This interpretation may accord too much importance to the advice given by the international financial institutions, and too little to the domestic politics of the countries actually making the decisions.

John Nellis, a participant in the World Bank’s first mission to the USSR in 1990, has published an account of that period based on his notes taken at the time. It makes for fascinating reading. It’s particularly interesting that the famous Soviet State Planning Committee, or Gosplan, seemed committed early on to a “gradualist” approach to reforming state ownership:

Even here, in the principal basilica of socialist planning, no one questioned that the old system had failed and that a transition to the market, or something approximating a market, was urgently required. But those we met in Gosplan, and many of those we met in other Soviet ministries and central units, thought that the transition would be a gradual, lengthy affair, and that the outcome would be some sort of mixed approach. In this evolutionary process they thought (or hoped) that Gosplan would retain authority to forecast, analyze, assist, guide and even lead reform. …

As for the future of the real sector, the officials’ evolutionary vision was that the massive, multi-divisional state enterprise/ministerial complexes would be broken down into “correctly sized” units. These would then go through a process of “corporatization” and would become joint stock companies, with all shares initially held by the state. These would then undertake a process of finding private partners, Soviet or foreign, who would bring in capital, technology, management expertise, and access to markets. Some percentage of shares would have to be turned over to these partners, but it would at first be a minority share, particularly for foreigners. These processes had just begun to start and, in their view, years would pass before substantial results were seen. Central organs such as Gosplan would guide and assist this evolution. Majority private ownership was a long-term prospect.

This aspiration is not so different from the course that was actually followed by China. (Nellis also notes that a 1988 Soviet law had allowed for the creation of cooperatives, which, much like China’s township and village enterprises in the 1980s, often functioned as de-facto private companies.) The joint World Bank-IMF report that was published after the mission acknowledged that large-scale privatization was effectively impossible, and focused more on how to manage state enterprises effectively.

All this suggests that China’s “gradualist” approach to overhauling state ownership was less a strategy adapted to uniquely Chinese conditions, but more the approach most likely to be favored by a socialist government that wanted to maintain political continuity and control over the reform process.

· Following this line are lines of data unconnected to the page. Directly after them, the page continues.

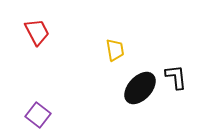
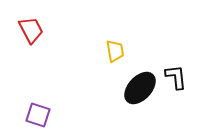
red trapezoid: moved 6 px left, 2 px up
yellow trapezoid: moved 1 px down
purple square: rotated 20 degrees counterclockwise
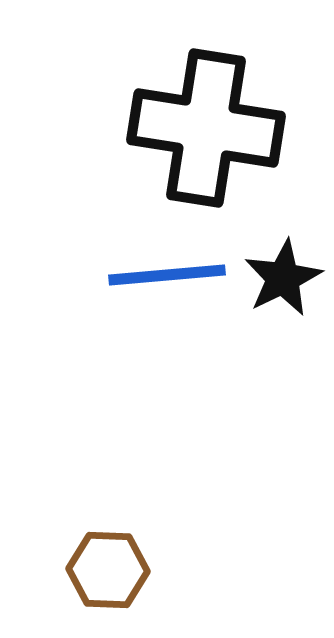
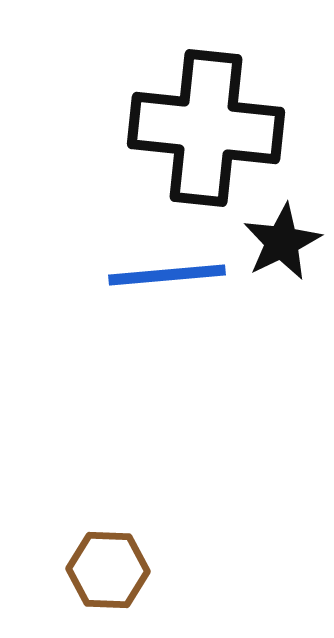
black cross: rotated 3 degrees counterclockwise
black star: moved 1 px left, 36 px up
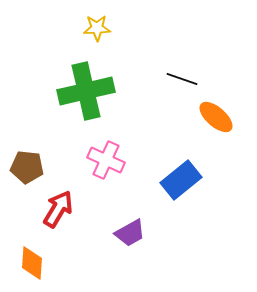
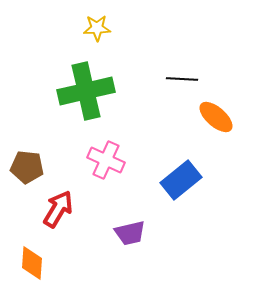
black line: rotated 16 degrees counterclockwise
purple trapezoid: rotated 16 degrees clockwise
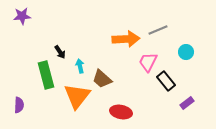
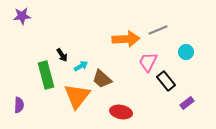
black arrow: moved 2 px right, 3 px down
cyan arrow: moved 1 px right; rotated 72 degrees clockwise
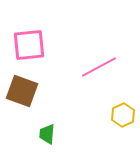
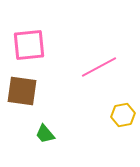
brown square: rotated 12 degrees counterclockwise
yellow hexagon: rotated 15 degrees clockwise
green trapezoid: moved 2 px left; rotated 45 degrees counterclockwise
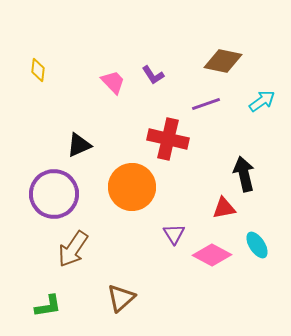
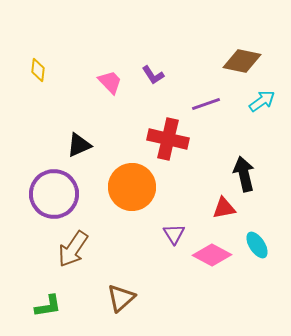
brown diamond: moved 19 px right
pink trapezoid: moved 3 px left
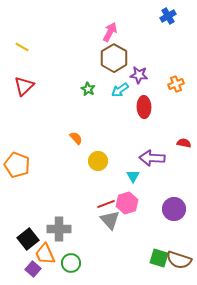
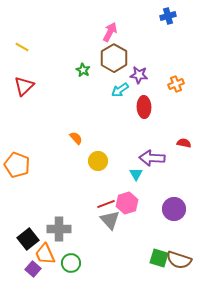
blue cross: rotated 14 degrees clockwise
green star: moved 5 px left, 19 px up
cyan triangle: moved 3 px right, 2 px up
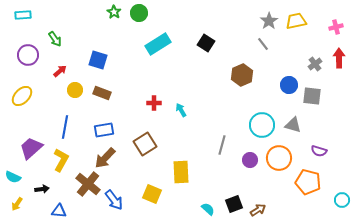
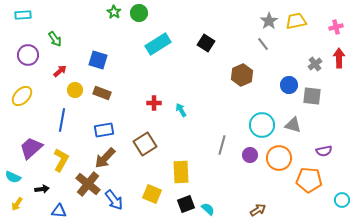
blue line at (65, 127): moved 3 px left, 7 px up
purple semicircle at (319, 151): moved 5 px right; rotated 28 degrees counterclockwise
purple circle at (250, 160): moved 5 px up
orange pentagon at (308, 182): moved 1 px right, 2 px up; rotated 10 degrees counterclockwise
black square at (234, 204): moved 48 px left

Yet by 1992, the Soviet Union had been dissolved, and the Russian government launched a program of rapid mass privatization using vouchers–a much more radical approach than anything that had been considered in 1990. Nellis asks the obvious question:

The overwhelming majority of persons we spoke to in 1990 were gradualists. They wanted to effect as painlessly and politically acceptable as possible a transition to the market. …

Why did the 1990 joint IFI mission not get a glimpse of the coming emphasis on mass privatization? How did it — we — miss the fact that the government of the Russian Federation would opt for audacity?

The answer, clearly, is the radical change in domestic politics after the vote to dissolve the Soviet Union in 1991. In particular, the failed coup against Gorbachev, which was led by representatives of the same conservative interest groups that had tried to stymie economic reforms. After the failed coup, the reform and privatization of state enterprises was no longer a technocratic matter of economic management, but an urgent political task to dismantle the strength of the interest groups that had led the coup. The new Russian government was driven by an “overriding fear that the communists might try again to regain power,” Nellis writes. And the reshuffle of domestic politics had elevated to decision-making positions people who were not that important in 1990, and had not previously had well-formed views. 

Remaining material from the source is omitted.